Exercise details:
The answer is to be an exact copy of the lines below running from the line with "health. Cardiovascular disease" down to the line with "must reflect that.", both ends included, and nothing more.

Transcribed page contents
######

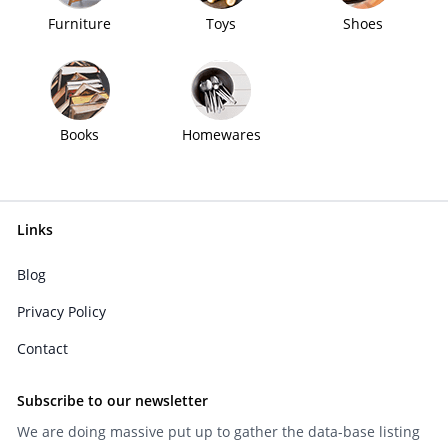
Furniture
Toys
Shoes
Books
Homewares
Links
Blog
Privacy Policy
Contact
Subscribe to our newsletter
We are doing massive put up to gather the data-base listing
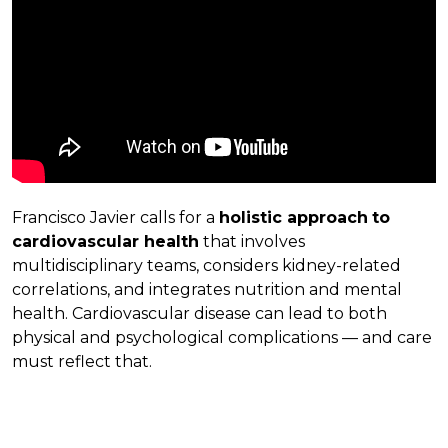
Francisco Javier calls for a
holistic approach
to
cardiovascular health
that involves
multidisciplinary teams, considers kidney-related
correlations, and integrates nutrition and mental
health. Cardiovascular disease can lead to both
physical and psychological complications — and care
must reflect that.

######

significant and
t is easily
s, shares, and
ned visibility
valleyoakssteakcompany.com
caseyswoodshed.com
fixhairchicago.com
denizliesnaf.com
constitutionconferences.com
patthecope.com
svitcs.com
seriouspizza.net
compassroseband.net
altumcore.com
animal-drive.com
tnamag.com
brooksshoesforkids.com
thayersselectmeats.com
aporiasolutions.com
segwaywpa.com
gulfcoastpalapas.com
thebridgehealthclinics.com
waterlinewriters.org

######

Solution below:
health. Cardiovascular disease can lead to both
physical and psychological complications — and care
must reflect that.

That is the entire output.